[Start of Attachment]

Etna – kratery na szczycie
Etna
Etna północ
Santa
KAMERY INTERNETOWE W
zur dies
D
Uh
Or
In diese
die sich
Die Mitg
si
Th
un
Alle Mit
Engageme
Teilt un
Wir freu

[End of Attachment]
[Start of Attachment]

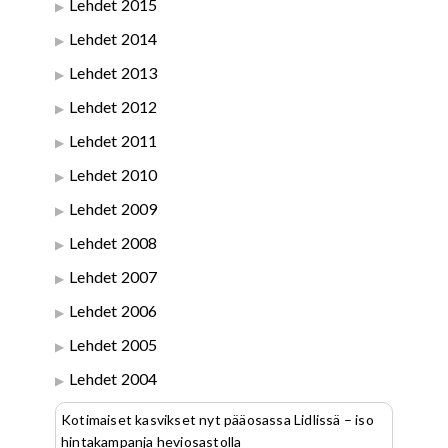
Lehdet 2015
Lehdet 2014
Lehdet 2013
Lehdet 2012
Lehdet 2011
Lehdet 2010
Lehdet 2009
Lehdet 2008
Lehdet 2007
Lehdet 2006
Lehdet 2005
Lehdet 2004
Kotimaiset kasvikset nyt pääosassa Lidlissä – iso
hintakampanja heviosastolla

[End of Attachment]
[Start of Attachment]

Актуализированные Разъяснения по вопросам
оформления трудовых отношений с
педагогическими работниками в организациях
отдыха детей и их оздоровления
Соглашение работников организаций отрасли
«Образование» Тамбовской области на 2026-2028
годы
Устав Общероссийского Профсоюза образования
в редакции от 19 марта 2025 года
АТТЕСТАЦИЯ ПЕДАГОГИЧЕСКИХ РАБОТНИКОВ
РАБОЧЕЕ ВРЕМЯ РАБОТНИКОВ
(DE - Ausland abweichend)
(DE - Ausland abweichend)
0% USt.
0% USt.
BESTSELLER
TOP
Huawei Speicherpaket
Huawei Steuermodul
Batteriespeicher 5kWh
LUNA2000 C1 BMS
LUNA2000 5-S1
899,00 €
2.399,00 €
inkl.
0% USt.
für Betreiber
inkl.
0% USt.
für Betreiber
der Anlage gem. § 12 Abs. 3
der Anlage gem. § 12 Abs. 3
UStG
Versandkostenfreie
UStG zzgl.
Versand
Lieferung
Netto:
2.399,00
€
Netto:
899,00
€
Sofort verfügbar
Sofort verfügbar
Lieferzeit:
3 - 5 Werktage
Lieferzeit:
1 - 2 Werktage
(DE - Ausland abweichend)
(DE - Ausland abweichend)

[End of Attachment]

--- Task objective ---
Whenever the string "Lehdet" occurs in a line of the entries above, copy that line.

--- Solution to the problem ---
Lehdet 2015
Lehdet 2014
Lehdet 2013
Lehdet 2012
Lehdet 2011
Lehdet 2010
Lehdet 2009
Lehdet 2008
Lehdet 2007
Lehdet 2006
Lehdet 2005
Lehdet 2004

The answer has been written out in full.